February 7 1953 Land Mileage 1585
All aboard and on our way again by 07h30. For the first 25 miles, we were travelling on soft or crusty sand and care was necessary to follow the right track; this scenery became rocky, interspersed with slate hillocks. After the previous very boring plateau country, the scenery changed day by day and almost hour by hour! We saw several gangs of workers, who were out repairing the track and they all waved a very cheery greeting to us as we went along the way. We passed two cairns which were marking wells, but according to our book the water was undrinkable! Next was the Tiguelgemine Well and this made a wonderful change to the scenery, as there was lots of vegetation. I have tried to do some research on this well, but apart from the fact it exists according to the Trans-African Highways book, that is where the story ends! We pulled up to have a look around, once again to find the trucks were on our route.
|This picture is in the correct order in the album for it to be the well, but Mum oddly only labelled as Oasis. I am wondering if the shadows on the bottom right were perhaps cast by the trucks that were there!|
The occupants came over and joined us and we found that they were combining their photography with hunting and discovering new roads, such as they were! The day was now getting very hot, but we needed to push on. The track dropped away into a pretty, but sandy gorge and here we made the mistake of missing our next stop for fuel, the 'village' of Arak in the Arak Gorges. Fuel was by this time a necessity, but luckily we realised before we had gone too far out of our way. No wonder we missed it; the map gave the impression of it being quite a good size village, but in fact it was one hotel with a petrol pump! The directions between the well and Arak read as follows: "Note monument to the east, keep ahead, road runs in on right.
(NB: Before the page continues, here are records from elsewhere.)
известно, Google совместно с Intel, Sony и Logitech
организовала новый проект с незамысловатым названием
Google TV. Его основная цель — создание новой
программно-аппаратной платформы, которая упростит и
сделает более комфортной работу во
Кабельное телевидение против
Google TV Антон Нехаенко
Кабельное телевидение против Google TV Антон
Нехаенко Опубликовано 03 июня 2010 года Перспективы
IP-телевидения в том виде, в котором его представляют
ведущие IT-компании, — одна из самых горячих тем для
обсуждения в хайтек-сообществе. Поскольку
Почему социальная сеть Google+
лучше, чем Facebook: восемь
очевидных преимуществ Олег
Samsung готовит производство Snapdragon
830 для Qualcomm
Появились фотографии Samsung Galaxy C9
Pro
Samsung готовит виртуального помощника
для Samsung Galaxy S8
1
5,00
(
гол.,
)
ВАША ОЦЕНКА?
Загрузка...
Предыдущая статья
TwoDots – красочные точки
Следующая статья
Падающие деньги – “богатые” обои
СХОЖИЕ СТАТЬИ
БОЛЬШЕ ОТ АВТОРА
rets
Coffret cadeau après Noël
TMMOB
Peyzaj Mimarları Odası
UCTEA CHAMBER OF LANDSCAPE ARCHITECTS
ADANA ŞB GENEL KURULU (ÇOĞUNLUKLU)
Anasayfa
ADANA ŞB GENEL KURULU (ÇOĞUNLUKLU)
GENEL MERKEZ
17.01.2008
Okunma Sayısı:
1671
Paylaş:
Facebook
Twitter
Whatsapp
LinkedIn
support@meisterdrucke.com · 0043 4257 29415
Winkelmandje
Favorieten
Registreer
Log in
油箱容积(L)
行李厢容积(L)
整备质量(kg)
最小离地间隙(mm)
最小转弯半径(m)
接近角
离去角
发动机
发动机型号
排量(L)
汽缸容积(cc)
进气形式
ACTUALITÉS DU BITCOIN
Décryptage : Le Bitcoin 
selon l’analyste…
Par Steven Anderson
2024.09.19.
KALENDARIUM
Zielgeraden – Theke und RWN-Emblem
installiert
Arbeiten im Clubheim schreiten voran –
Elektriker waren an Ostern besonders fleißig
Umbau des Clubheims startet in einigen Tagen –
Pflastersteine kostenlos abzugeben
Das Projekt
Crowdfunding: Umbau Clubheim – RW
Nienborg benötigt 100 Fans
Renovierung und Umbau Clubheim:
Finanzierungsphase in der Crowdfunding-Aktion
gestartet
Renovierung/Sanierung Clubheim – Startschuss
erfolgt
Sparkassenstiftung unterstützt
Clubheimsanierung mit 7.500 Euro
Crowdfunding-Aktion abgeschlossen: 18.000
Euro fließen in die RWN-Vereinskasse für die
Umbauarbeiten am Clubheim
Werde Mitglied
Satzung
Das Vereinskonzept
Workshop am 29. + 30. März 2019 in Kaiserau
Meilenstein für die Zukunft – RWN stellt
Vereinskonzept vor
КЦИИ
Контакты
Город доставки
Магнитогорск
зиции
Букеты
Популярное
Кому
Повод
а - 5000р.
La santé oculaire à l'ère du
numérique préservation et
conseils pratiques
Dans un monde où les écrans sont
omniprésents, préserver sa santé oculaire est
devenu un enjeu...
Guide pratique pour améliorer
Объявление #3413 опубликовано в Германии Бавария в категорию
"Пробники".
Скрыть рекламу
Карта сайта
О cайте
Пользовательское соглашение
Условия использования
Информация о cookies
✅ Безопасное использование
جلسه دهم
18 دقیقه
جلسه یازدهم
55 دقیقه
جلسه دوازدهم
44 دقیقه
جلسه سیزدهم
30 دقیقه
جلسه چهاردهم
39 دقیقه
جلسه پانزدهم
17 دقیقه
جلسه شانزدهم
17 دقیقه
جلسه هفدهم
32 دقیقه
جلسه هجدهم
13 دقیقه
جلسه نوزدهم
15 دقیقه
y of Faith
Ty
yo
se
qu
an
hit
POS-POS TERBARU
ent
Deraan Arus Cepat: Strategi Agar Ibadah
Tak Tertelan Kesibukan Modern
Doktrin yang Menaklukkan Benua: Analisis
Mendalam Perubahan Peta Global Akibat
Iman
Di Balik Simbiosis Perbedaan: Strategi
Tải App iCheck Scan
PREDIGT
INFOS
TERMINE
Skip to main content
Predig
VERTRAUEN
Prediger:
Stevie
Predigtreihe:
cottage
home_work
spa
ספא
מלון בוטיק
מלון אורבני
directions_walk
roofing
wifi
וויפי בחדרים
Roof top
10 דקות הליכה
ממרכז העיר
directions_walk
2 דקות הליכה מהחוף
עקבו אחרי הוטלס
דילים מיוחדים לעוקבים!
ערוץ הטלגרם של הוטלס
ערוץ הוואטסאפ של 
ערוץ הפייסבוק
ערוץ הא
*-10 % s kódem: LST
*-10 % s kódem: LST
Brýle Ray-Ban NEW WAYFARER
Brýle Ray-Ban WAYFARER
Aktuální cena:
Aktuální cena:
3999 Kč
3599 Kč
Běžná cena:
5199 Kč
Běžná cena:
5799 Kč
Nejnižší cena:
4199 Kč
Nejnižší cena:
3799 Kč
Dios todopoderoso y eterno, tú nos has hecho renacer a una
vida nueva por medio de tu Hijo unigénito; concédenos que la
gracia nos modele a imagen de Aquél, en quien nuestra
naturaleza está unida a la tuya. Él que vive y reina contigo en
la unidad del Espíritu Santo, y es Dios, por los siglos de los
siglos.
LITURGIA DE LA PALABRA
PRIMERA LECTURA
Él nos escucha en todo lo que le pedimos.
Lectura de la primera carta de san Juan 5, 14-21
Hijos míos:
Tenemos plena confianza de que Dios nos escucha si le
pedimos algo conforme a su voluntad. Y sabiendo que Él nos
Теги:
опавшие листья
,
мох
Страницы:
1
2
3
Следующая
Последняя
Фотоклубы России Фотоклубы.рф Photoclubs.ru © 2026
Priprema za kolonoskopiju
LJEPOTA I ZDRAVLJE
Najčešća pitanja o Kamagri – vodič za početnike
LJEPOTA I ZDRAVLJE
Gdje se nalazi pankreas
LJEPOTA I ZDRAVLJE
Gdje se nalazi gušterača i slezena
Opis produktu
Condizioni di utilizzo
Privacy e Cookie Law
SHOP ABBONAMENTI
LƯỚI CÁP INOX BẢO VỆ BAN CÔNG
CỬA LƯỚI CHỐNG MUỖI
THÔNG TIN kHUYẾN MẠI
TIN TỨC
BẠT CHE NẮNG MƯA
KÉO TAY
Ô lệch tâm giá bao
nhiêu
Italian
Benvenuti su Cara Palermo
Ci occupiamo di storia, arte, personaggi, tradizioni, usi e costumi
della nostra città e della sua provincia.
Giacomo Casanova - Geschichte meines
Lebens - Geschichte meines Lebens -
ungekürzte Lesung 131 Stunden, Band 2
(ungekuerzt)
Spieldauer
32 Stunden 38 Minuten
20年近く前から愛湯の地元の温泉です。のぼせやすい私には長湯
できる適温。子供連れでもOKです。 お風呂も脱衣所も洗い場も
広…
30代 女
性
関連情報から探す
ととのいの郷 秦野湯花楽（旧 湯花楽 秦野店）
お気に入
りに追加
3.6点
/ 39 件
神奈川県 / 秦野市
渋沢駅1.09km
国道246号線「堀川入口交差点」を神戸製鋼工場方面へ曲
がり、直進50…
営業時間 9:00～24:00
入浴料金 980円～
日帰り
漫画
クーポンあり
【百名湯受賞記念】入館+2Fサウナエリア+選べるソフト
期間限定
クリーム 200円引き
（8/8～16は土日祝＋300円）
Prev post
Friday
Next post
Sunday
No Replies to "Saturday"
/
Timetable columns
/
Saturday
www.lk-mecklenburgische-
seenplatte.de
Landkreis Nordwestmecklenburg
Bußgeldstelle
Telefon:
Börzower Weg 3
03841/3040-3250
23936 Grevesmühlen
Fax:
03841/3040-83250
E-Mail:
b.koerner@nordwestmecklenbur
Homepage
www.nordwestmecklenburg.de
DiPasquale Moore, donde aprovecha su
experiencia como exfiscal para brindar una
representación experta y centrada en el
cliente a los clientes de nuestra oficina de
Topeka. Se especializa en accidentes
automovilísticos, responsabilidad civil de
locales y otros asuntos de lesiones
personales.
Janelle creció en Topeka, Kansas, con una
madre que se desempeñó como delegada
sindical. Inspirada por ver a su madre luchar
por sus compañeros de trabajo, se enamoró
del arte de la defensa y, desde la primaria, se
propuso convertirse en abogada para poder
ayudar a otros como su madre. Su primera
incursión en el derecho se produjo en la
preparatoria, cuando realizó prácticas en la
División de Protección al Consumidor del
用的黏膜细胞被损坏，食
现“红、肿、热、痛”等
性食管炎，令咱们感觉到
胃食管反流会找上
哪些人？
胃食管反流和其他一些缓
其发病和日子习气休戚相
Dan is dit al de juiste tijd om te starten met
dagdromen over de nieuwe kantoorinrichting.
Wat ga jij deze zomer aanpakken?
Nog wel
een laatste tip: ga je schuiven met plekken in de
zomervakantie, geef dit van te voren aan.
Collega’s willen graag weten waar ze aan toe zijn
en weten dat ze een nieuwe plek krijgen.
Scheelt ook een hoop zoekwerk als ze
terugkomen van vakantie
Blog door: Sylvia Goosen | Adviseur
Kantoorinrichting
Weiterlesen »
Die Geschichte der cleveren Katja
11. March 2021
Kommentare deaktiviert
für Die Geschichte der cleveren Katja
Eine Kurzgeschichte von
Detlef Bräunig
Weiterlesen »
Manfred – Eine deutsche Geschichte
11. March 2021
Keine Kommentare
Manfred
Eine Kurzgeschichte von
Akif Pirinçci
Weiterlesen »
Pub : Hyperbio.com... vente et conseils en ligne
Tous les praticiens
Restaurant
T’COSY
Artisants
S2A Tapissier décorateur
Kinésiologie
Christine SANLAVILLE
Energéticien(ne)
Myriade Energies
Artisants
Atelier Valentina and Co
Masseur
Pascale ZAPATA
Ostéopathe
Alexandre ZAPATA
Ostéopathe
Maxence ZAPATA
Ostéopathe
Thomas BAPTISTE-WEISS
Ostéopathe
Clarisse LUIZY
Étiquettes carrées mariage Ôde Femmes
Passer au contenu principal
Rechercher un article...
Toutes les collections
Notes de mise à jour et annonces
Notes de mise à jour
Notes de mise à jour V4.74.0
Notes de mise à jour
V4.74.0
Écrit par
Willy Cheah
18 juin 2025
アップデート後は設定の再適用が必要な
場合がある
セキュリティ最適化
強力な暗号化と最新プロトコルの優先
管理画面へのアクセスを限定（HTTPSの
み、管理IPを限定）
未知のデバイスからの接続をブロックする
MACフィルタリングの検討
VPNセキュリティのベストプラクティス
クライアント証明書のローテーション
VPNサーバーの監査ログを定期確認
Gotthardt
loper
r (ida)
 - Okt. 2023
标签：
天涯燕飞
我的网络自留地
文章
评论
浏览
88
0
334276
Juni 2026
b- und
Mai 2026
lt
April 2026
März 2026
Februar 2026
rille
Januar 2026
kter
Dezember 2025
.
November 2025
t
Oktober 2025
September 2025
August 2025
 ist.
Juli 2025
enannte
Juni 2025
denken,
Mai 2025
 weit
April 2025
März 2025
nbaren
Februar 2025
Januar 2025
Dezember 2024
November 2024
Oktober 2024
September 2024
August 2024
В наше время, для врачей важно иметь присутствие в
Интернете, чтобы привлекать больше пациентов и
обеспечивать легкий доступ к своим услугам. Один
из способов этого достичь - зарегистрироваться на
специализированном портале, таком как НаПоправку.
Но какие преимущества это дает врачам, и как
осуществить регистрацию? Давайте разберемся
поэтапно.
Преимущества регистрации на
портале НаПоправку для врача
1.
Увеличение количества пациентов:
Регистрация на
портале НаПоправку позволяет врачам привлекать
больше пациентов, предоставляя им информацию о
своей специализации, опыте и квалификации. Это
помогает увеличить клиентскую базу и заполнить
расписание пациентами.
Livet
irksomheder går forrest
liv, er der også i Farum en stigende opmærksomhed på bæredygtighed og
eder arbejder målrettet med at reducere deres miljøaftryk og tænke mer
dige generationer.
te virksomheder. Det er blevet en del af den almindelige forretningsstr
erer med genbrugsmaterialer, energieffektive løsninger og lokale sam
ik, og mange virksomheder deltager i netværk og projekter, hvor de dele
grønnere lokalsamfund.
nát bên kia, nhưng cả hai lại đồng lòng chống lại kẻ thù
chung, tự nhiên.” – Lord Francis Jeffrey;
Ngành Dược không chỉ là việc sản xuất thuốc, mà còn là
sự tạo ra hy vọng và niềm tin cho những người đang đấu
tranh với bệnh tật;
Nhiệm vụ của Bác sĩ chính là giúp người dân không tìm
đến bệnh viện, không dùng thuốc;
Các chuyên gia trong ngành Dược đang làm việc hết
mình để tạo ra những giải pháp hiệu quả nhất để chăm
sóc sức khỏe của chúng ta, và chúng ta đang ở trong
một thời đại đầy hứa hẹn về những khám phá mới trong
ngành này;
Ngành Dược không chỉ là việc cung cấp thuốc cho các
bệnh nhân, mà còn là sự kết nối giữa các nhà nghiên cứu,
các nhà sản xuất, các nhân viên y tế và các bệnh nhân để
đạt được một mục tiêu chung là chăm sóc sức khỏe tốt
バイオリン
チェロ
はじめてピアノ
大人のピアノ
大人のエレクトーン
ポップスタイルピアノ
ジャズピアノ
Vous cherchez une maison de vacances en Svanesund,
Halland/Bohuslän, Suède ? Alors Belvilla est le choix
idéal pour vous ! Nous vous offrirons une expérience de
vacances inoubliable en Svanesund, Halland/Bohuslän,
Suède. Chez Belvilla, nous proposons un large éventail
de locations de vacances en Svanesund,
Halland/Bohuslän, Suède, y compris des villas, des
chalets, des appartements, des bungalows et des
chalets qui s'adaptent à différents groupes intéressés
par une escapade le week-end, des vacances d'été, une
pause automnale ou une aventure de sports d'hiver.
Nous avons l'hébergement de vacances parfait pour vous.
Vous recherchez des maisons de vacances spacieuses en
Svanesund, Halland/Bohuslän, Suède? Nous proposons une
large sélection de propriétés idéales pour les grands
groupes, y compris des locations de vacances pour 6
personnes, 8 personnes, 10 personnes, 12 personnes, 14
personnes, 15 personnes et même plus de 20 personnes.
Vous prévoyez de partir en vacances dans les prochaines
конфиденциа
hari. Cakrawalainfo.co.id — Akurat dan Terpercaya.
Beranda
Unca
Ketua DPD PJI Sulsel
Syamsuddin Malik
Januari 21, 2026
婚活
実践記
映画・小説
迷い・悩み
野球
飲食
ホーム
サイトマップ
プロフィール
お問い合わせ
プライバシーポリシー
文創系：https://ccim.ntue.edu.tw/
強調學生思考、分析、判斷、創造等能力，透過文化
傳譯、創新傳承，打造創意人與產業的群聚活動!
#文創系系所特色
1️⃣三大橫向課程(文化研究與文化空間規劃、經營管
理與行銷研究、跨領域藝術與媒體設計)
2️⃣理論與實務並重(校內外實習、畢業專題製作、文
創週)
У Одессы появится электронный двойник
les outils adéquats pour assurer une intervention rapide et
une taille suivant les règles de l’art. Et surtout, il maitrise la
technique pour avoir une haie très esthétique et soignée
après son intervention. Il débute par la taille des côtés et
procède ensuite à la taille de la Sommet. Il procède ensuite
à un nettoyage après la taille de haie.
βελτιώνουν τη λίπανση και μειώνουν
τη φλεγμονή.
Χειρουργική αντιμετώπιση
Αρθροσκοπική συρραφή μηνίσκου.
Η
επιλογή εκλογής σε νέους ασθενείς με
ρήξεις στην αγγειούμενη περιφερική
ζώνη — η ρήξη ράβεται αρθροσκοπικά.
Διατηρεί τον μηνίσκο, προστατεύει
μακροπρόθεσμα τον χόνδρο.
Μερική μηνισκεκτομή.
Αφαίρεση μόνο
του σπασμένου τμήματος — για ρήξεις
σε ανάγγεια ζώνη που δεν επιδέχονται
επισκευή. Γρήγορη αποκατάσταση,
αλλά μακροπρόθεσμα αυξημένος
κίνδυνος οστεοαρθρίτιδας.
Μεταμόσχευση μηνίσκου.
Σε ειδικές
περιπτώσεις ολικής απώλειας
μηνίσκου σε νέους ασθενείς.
In 29 miles pass well. 9 miles further pass triangular cairn on left. Arak gorges terminate 4 miles beyond Arak. The latter is at 1770 ft."
We filled up tanks and cans with fuel once more and went into the S.A.T.T. hotel where we thoroughly enjoyed lovely, long, cool drinks. One forgets how good a cold drink can be, when everything has been luke warm for the previous week! We stopped there for an hour, trying to relax in a bit of shade while we could and we had already decided that we would not go much further that day. We drove up out of the gorge and found a secluded spot off to the side of the track. A good clean up was again the order of the day, as we were thickly coated in dirt and sand. Because of the tremendous heat that day, we had taken the windows off and stacked them on the roof carrier, so the dust had billowed in and all over us!
We were just about on the point of going to bed, when we suddenly had some excitement! I was terrified by a huge grasshopper (perhaps a locust) which suddenly jumped on me. I screamed, knocking it off and dived into the sleeping bag, covering myself up completely. David and Dad dashed up and down with torches, trying to catch it, which they eventually did. Another one then appeared, which also had to be caught and David remarked that one more and he was moving inside to sleep as well. Our first encounter with 'big game'! We finally managed to get off to sleep, only to be woken up in the middle of the night by a huge truck passing through, making a terrible racket. We did expect to get a bit of peace and quiet, sleeping in the middle of the Sahara Desert!
I apologise for the shortage of photos but there seems to be none taken in or around Arak!